Galatasaray and DR Congo’s soccer star Cedric Bakambu wins Fifpro’s Player Impact Award
France-born Galatasaray DR Congo’s soccer striker Cedric Bakambu has been handed the “Player Impact Award” of Fédération Internationale des Associations de Footballeurs Professionnels, largely known as FIFPRO.
The 32-year-old player won the award for his foundation, Cedric Bakambu Foundation’s work.
The charity aims to develop people in DR Congo by providing education on literacy, health, new technologies, sport, and the country’s history.
FIFPRO welcomed the work of the foundation which has supported, financed, and created various initiatives, including a visceral cancer and endocrine surgery research project in France that supported a hospital in Kinshasa.

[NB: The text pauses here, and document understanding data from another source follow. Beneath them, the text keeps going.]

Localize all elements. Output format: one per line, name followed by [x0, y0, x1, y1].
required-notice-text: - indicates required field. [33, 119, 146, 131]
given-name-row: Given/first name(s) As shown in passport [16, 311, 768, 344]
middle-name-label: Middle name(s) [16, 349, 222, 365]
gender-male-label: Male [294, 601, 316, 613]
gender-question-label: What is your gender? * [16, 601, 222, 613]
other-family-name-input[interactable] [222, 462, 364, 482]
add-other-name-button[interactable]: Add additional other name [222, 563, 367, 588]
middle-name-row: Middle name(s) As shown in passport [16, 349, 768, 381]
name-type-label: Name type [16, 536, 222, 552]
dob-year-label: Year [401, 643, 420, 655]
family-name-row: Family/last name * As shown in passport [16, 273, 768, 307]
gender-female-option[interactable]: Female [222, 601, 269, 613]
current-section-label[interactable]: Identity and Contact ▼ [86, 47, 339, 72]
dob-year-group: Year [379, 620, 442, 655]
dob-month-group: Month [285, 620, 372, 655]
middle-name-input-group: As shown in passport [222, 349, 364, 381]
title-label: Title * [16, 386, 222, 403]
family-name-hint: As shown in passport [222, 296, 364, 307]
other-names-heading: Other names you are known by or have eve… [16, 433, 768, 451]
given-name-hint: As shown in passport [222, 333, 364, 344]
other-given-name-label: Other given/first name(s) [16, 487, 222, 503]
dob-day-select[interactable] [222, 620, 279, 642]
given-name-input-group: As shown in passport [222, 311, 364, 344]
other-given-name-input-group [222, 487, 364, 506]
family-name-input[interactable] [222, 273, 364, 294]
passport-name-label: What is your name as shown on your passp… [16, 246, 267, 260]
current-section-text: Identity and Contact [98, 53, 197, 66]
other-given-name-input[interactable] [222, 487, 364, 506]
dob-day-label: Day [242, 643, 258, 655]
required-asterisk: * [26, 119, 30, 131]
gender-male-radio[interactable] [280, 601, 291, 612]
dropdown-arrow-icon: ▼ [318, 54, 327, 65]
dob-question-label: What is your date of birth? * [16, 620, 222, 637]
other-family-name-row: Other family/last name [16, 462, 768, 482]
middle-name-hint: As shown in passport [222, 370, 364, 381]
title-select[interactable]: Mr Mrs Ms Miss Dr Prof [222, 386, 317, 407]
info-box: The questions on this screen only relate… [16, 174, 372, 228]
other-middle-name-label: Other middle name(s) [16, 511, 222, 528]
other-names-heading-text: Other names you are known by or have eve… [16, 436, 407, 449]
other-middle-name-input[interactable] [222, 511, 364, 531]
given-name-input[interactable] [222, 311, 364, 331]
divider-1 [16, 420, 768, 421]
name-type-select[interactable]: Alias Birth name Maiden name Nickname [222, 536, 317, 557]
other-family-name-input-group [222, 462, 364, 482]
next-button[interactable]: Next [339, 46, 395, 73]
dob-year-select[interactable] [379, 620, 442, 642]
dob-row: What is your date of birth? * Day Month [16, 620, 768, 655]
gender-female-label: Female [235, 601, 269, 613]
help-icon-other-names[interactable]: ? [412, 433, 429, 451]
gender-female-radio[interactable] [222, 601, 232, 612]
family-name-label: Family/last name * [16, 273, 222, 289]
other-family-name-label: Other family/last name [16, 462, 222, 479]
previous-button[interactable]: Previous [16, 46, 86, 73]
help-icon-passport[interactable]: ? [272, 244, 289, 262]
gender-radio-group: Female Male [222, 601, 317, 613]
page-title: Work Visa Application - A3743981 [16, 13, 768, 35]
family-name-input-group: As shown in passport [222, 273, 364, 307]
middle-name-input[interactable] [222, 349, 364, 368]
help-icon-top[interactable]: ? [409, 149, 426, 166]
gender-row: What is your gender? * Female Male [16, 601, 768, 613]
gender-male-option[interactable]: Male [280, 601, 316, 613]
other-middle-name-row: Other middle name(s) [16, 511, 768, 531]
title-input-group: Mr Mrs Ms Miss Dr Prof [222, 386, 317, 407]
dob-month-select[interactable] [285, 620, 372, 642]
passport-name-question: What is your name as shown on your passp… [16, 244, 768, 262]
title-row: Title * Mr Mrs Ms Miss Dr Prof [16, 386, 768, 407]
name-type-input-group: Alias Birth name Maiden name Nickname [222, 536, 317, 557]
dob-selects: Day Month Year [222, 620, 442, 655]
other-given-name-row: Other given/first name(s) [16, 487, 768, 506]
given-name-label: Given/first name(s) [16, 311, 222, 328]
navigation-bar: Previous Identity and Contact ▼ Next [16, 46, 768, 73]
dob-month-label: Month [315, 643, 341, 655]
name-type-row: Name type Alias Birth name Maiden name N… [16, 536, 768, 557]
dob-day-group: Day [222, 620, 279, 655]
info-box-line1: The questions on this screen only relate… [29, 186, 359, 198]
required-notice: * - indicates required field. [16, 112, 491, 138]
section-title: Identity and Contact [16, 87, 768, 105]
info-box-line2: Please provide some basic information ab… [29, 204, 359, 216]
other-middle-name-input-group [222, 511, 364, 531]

The charity also seeks to develop people in DR Congo by providing education on literacy, health, new technologies, sport, and the country’s history. “It was on my first trip to DR Congo, responding to a call-up to the national team, that the idea of creating a Foundation came to me. I was 23 and I was shocked by the appalling living conditions of countless children. I was stunned, physically and morally devastated, by so much misery, by that inescapable begging,” Bakambu said after receiving the award.
“I remember my thoughts then turned to my parents. What if they hadn’t left their country and moved to France, where I was born: would I too have been one of those kids myself, left to my own devices, with nothing to look forward to, no hope, no reason to believe in the future? I had to do something; I had to find a way of offering those poor lost children the opportunities I had when I was their age.”
The award ceremony took place during FIFPRO’s annual general assembly in South Africa last week.
“When doing something for society, it should benefit the community rather than the individual. That is what Cedric is doing. He is using sport and his foundation to support education, regardless of who these people are or what they do. It is all about making people inclusive in society,” the jury said.